In Gerede, telegraph and telephone lines were badly damaged, disrupting communications with the rest of the country, in the immediate aftermath of the earthquake. Information was also slow to emerge from some of the surrounding villages due to the roads being blocked by continuous snowfalls. This wintry weather also delayed the arrival of relief supplies from Ankara, requiring soldiers to be deployed to clear the roads. Once aid supplies began to reach Gerede, the Red Crescent set up a hospital. Bolu lost electric power and also suffered damage to telegraph and telephone lines, meaning that information on earthquake effects was delayed. Bread was in short supply due to damage to bakeries, something that was addressed by the Red Crescent, who sent 200 sacks of flour, amongst other aid. In all in Bolu Province, 4,217 houses were completely destroyed and another 4,284 houses suffered serious to moderate levels of damage.
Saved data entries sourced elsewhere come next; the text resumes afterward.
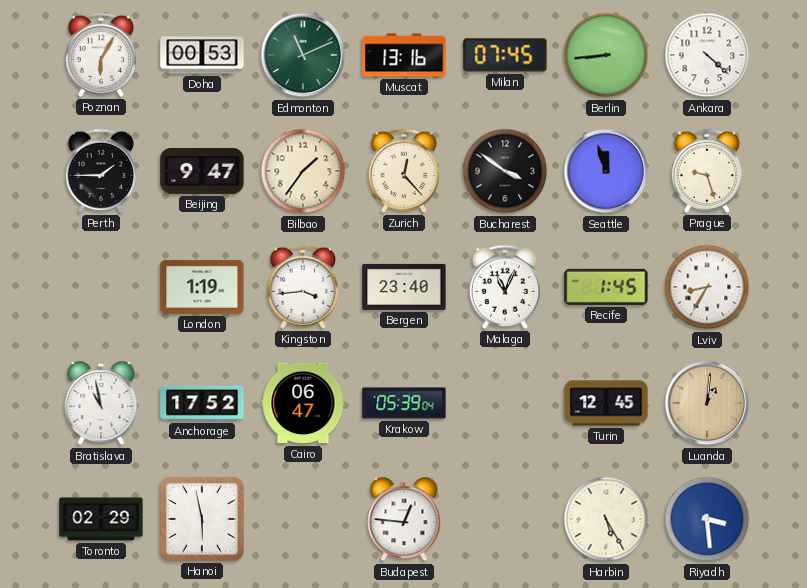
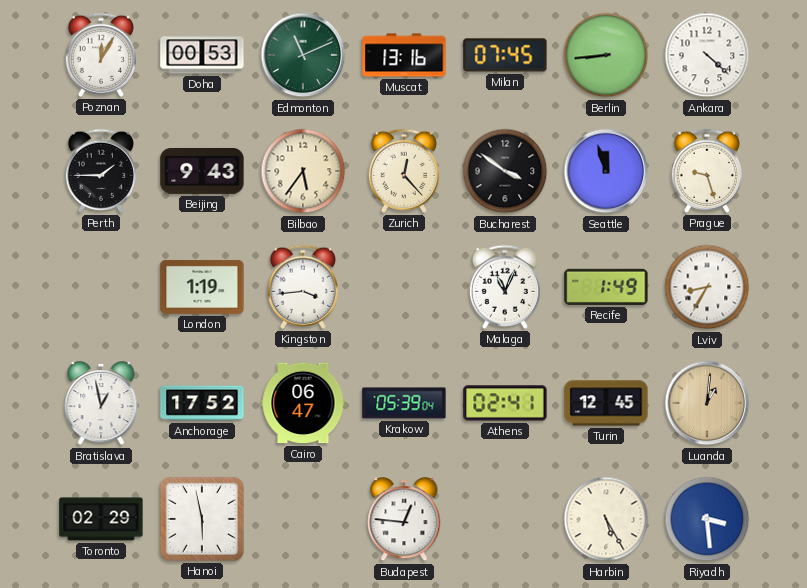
Poznan: 6:05 -> 12:05
Beijing: 9:47 -> 9:43
Bilbao: 1:36 -> 5:36
Bergen: 23:40 -> none
Recife: 1:45 -> 1:49
Bratislava: 10:58 -> 12:58
Athens: none -> 02:41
In Çankırı Province, the Çerkeş District was the most seriously affected, with 1,192 houses completely destroyed and a further 1,148 too damaged to be occupied. Train tracks near Çerkeş were damaged such that no aid could be brought in that way nor injured people evacuated to hospitals, until the damage was repaired. In Zonguldak Province, the Safranbolu District (now part of Karabük Province), was the worst affected with 150 houses destroyed and a further 56 houses left uninhabitable in the surrounding villages. The districts of Devrek and Çaycuma also suffered significant damage. Ankara suffered some damage including the destruction of 838 houses and 10 shops. Many public buildings were also found to have suffered minor damage.

===Casualties===
There were casualties recorded in four provinces. In Bolu Province (which includes Gerede) there were 2,501 dead and 1,815 injured, in Çankırı Province there were 1,314 dead and 381 injured, in Zonguldak Province there were 330 dead and 371 injured, in Ankara Province there were 125 dead and 158 injured, giving a total of 4,270 dead and 2,725 injured.

==Aftermath==
Many of the inhabitants of the worst-affected areas had to live in tents for a long period. Huts to provide temporary accommodation were also built, although their construction was initially hampered by a shortage of nails.
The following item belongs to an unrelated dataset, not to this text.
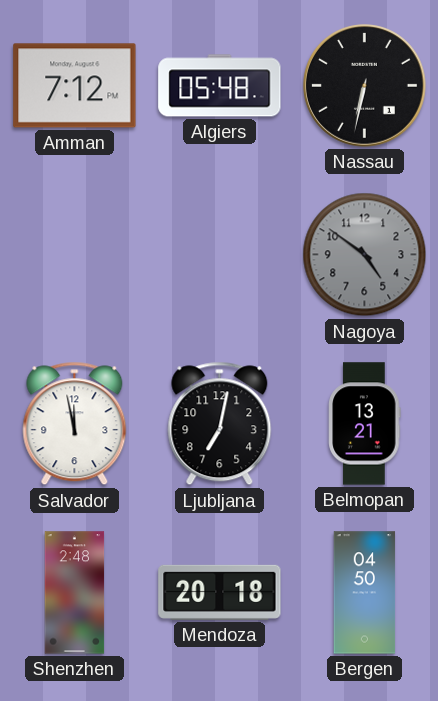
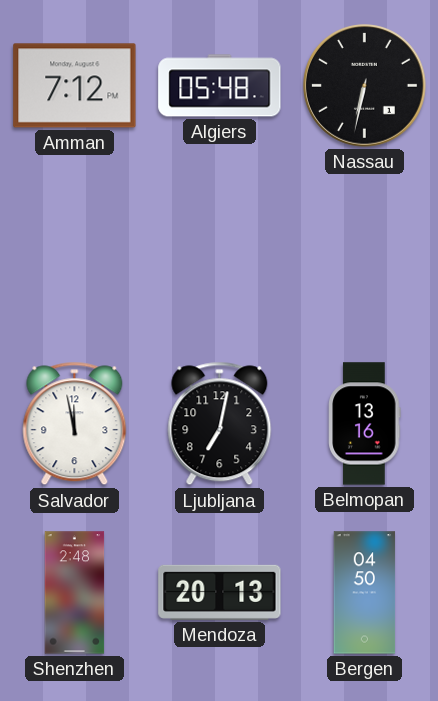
Nagoya: 4:51 -> none
Belmopan: 13:21 -> 13:16
Mendoza: 20:18 -> 20:13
In Bolu Province, people who were badly-affected by the earthquake were offered long-term loans by the Ziraat Bank. This included aid for farmers that had lost livestock. An initial amount of 120,000 lira was sent to the province by the government, mostly for the repair of official buildings.

Aid was collected by various organisations across Turkey. Money from some donors was sent to the Red Crescent. Appeals for money went out, particularly in Ankara and Istanbul, often organised by chambers of commerce. SIgnificant sums were raised by commercial concerns and by schools.